Calculations were not needed to obtain full credit for this puzzle, but here is one way to find any of those direction cosine matrices describing the orientation between the two coordinate systems. Given the vector coordinates in one coordinate system, we rotate another coordinate system from that orientation by a Z-axis rotation, then a Y-axis rotation so that its X-axis lies along the given vector. Then rotate it about that X-axis unit basis vector by any value (call that rotation angle delta), then use the other given coordinates to rotate this coordinate system through a Y-axis rotation, then a Z-axis rotation. The product of those 5 rotation matrices is the direction cosine matrix. It is a simple function of delta.

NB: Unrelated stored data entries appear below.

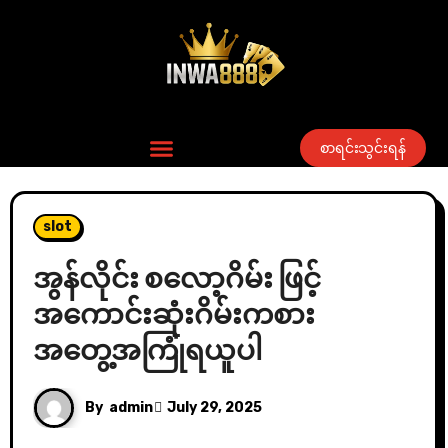
စာရင်းသွင်းရန်
slot
အွန်လိုင်း စလော့ဂိမ်း ဖြင့်
အကောင်းဆုံးဂိမ်းကစား
အတွေ့အကြုံရယူပါ
By
admin
July 29, 2025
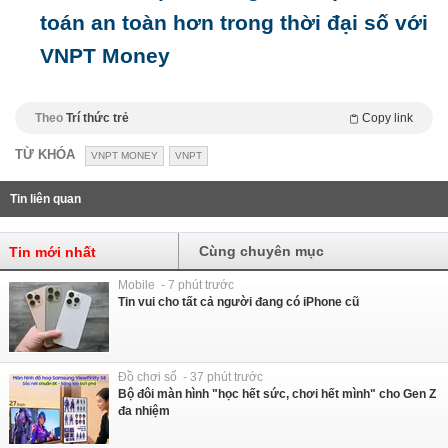
toán an toàn hơn trong thời đại số với
VNPT Money
Theo
Trí thức trẻ
Copy link
TỪ KHÓA
VNPT MONEY
VNPT
Tin liên quan
Cùng chuyên mục
Tin mới nhất
Mobile - 7 phút trước
Tin vui cho tất cả người đang có iPhone cũ
Đồ chơi số - 37 phút trước
Bộ đôi màn hình "học hết sức, chơi hết mình" cho Gen Z
đa nhiệm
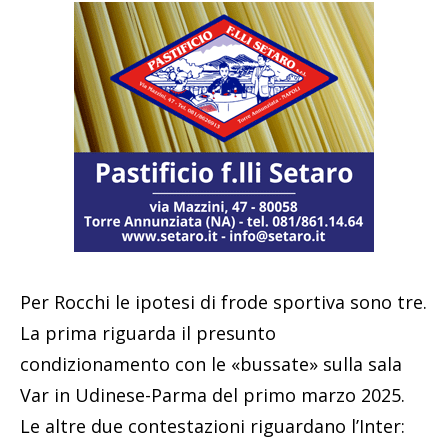
Per Rocchi le ipotesi di frode sportiva sono tre.
La prima riguarda il presunto
condizionamento con le «bussate» sulla sala
Var in Udinese-Parma del primo marzo 2025.
Le altre due contestazioni riguardano l’Inter:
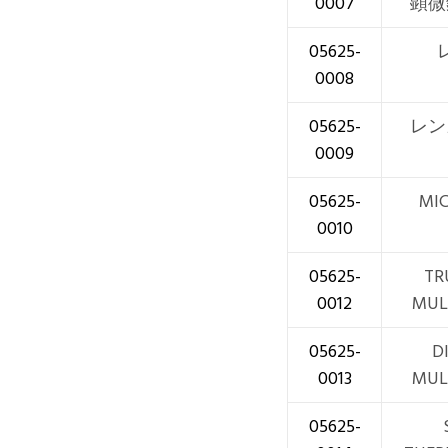
0007
顕微
05625-
0008
05625-
レン
0009
05625-
MI
0010
05625-
TR
0012
MUL
05625-
D
0013
MUL
05625-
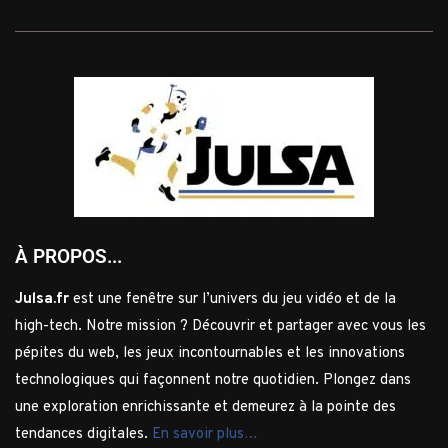
À PROPOS...
Julsa.fr
est une fenêtre sur l’univers du jeu vidéo et de la
high-tech. Notre mission ? Découvrir et partager avec vous les
pépites du web, les jeux incontournables et les innovations
technologiques qui façonnent notre quotidien. Plongez dans
une exploration enrichissante et demeurez à la pointe des
tendances digitales.
En savoir plus…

Here are the names of those who sent correct answers to me: Judah Richardson of Rice University. In the fall, he will be a senior in mechanical engineering.

  

This month's puzzle:

Given an aircraft velocity vector's coordinates before and after a rotation of that vector, find the rotation axis. Is it unique? If not, describe all possible solutions.

Hints:

  1. There are more than the two obvious rotation axes.
  2. Full credit can be obtained without equations, using words like lines, axes, vectors, rotations, circles, etc.
  3. We are not finding matrix solutions here (rotation matrices), but the answer could be expressed in that format, and they are the same answers presented above for last month's puzzle (direction cosine matrices).

Send solutions to me at douglas.yazellAIAA@honeywell.com (remove 'AIAA' before sending), or call me at 281-244-3925 (to deliver solutions, ask for more hints, talk it over, etc.).

My thanks go the same people as noted in last month's article. I submit this month's puzzle as a member of two technical committees in our section. The first is our International Space Activities Committee (ISAC). ISAC is chaired this year by Padraig Moloney (NASA), and the other members are Dr. Zafar Taqvi (Dynacs) and Elizabeth Blome (NASA). The second is our Astrodynamics technical committee, chaired by Dr. Albert Jackson (Lockheed Martin), an engineer at NASA and a visiting scientist at the Lunar Planetary Institute. Like all of our committees in the technical branch of our section, we are always looking for new members: students, young professionals, experts, etc. We don't impose much on our members' time, but there are many potential benefits.